Comment by dfajgljsldkjag
20 days ago
The example about the founder losing a hundred million dollars to taxes is painful to read. It makes sense why Cayman is becoming the standard now that big investors are accepting it. The old default of opening a Delaware C Corp seems like a huge trap for Latin American companies.
How could the founder manage to live his life with merely tens of millions of dollars. What a tragedy.
Did you miss the part where they paid millions to a jurisdiction where they didn’t actually conduct business? Or are you of the wealth envy “taxes as punishment” mindset that believes every dollar eared is one immorally coerced from others - because thats how your comment reads. Personally, I’d rather see that money redeployed either as local taxes or even just capital to be spent in the founders own jurisdiction.
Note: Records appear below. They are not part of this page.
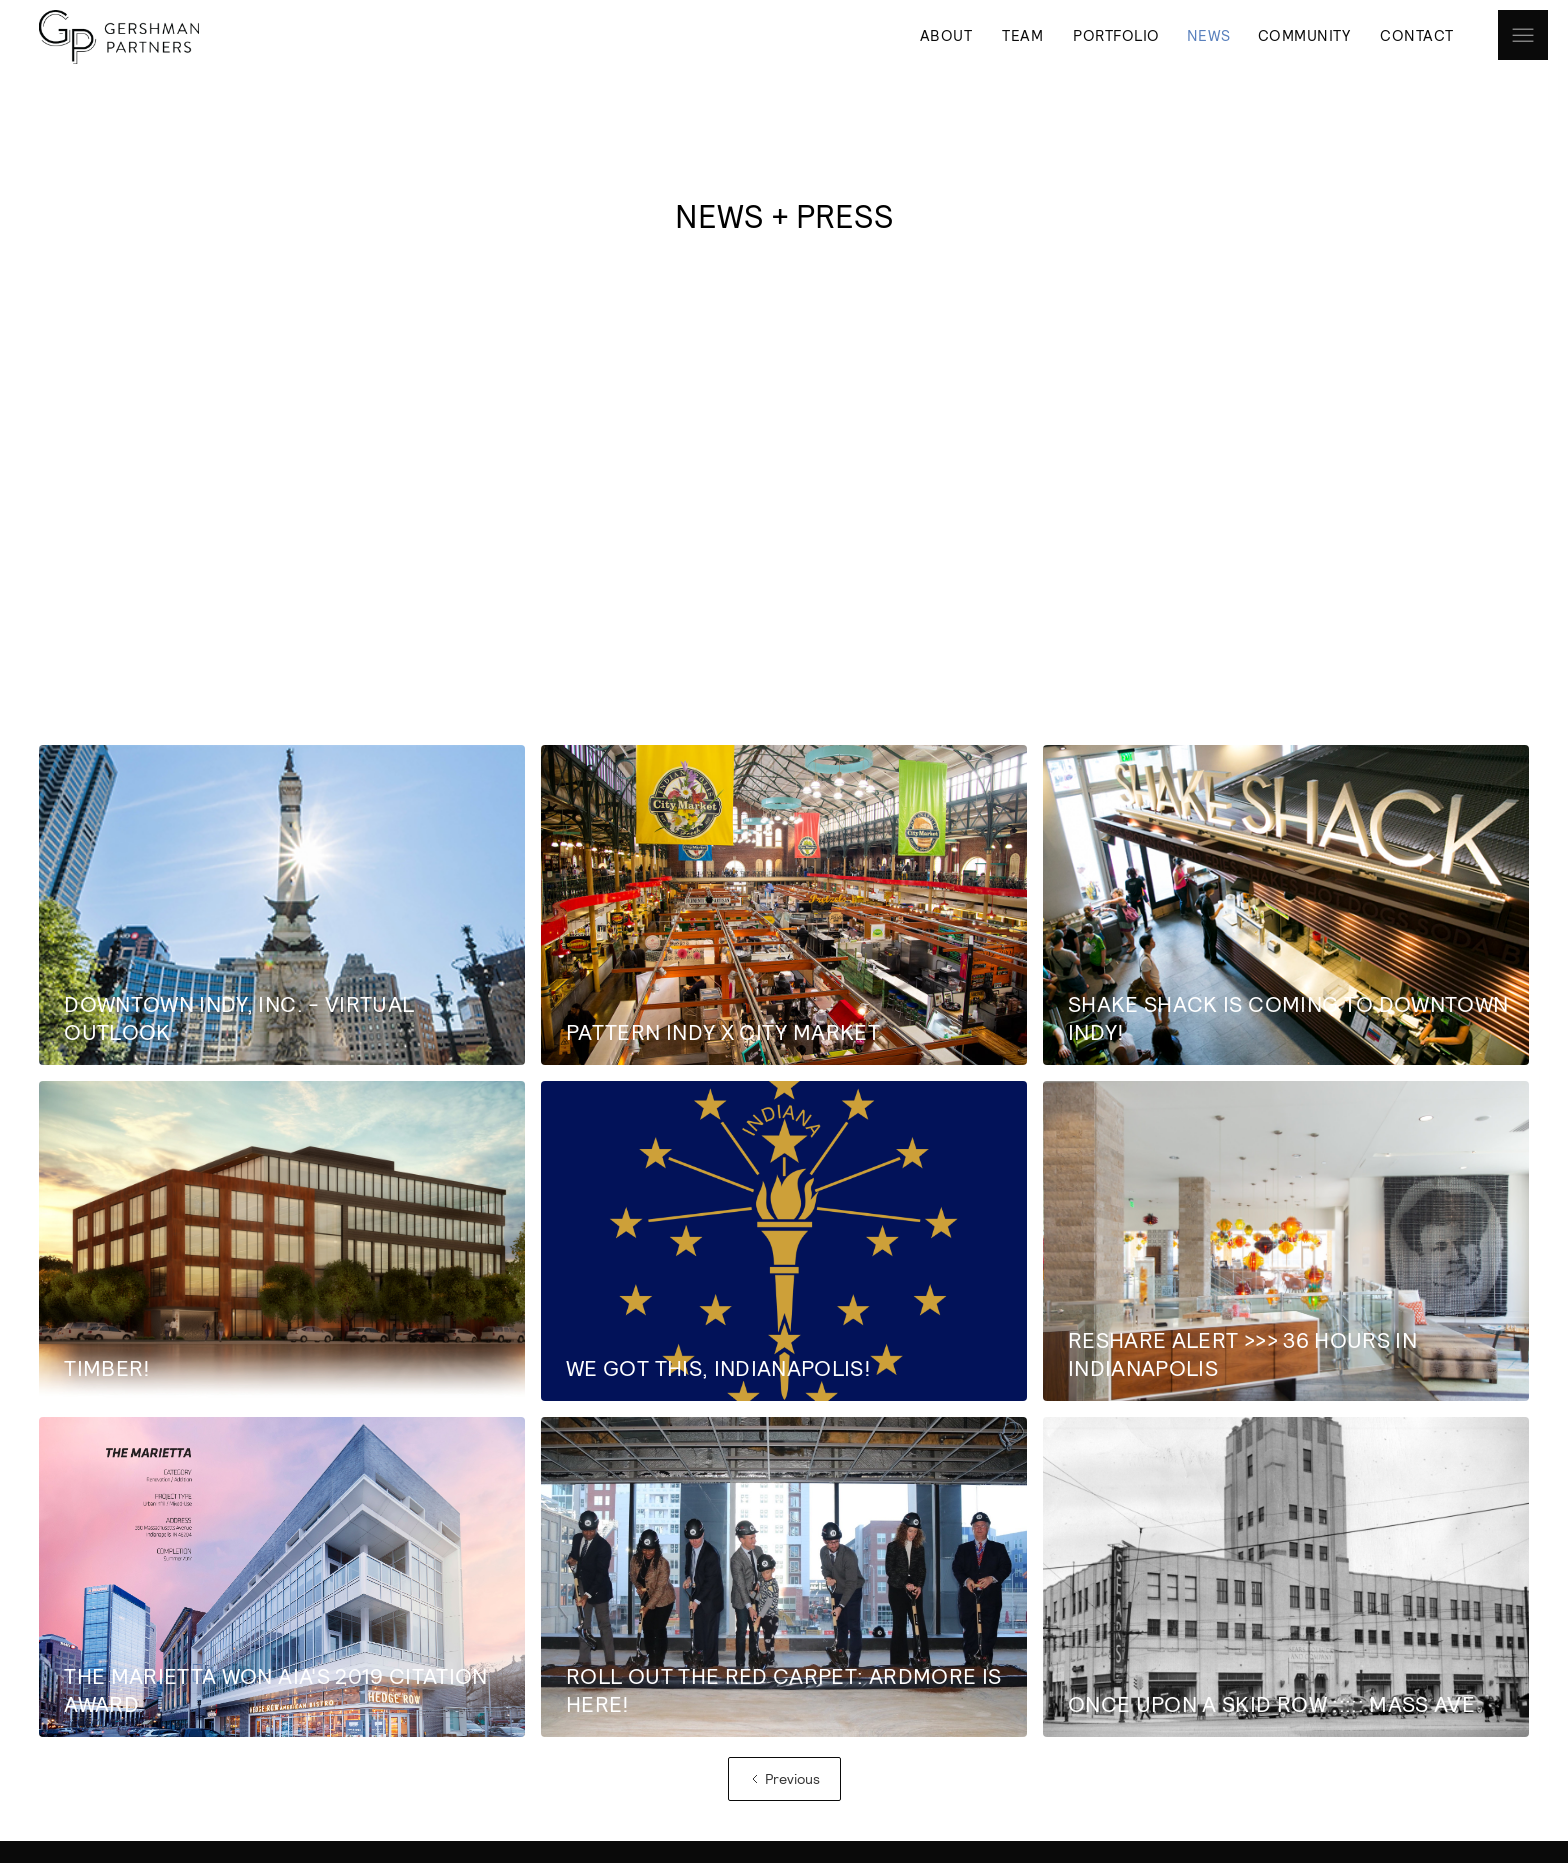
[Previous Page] (784, 1779)
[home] (114, 37)
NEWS (1209, 35)
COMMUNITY (1304, 35)
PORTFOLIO (1116, 35)
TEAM (1022, 35)
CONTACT (1417, 35)
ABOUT (946, 35)
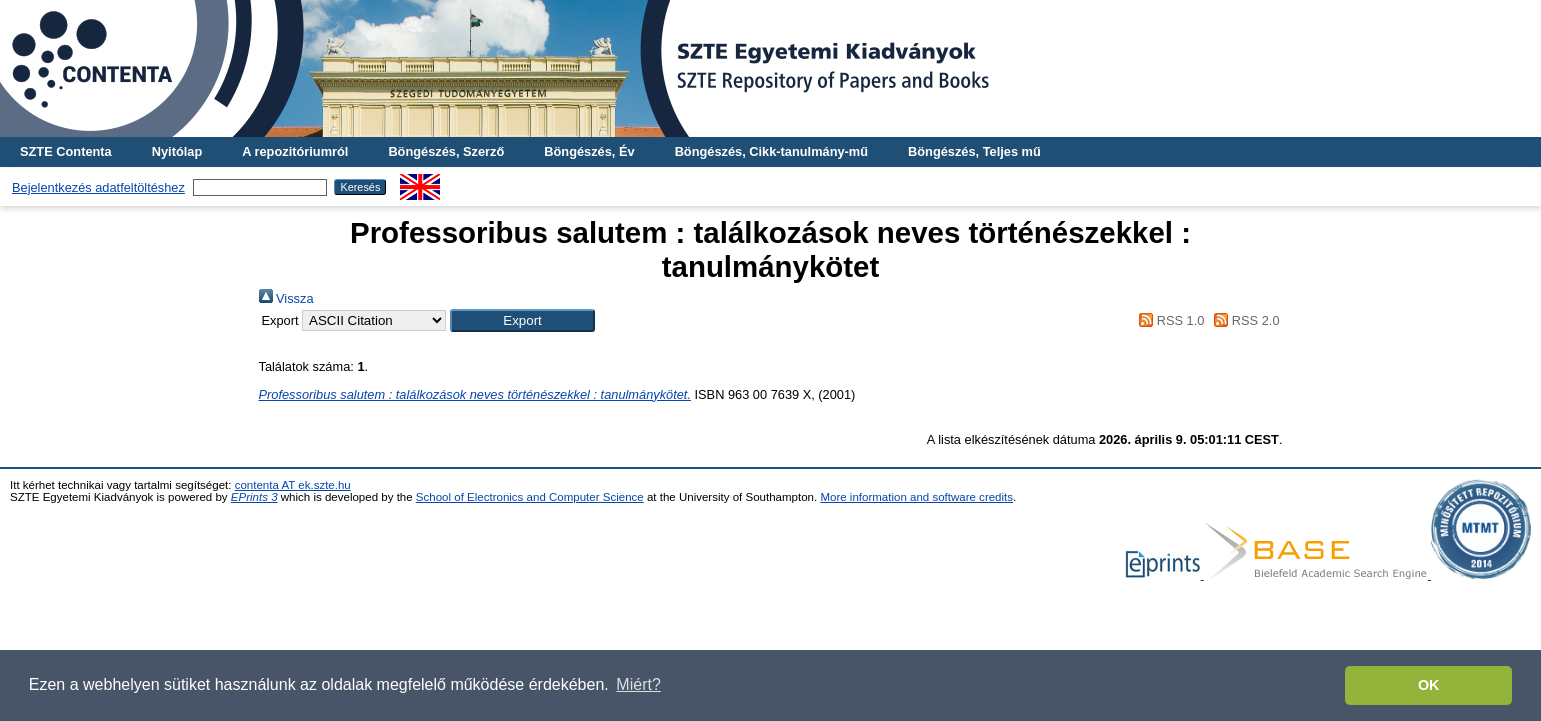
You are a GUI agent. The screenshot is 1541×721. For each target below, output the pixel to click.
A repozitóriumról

> Did you miss the part where they paid millions to a jurisdiction where they didn’t actually conduct business?
You mean besides opening a company in said jurisdiction? They took advantage of said jurisdiction by incorporating there and then had to pay taxes for it. Seems pretty straight forward.
The founder would only lose $100M if they both (A) had no personal tax liability in their own jurisdiction and (B) their jurisdiction lacks a double-taxation agreement with the US (such that tax paid in US defrays tax liability at home).
It is quite possible that it was tax neutral for them personally.
Cayman Islands has other costs and risks - depending upon your context.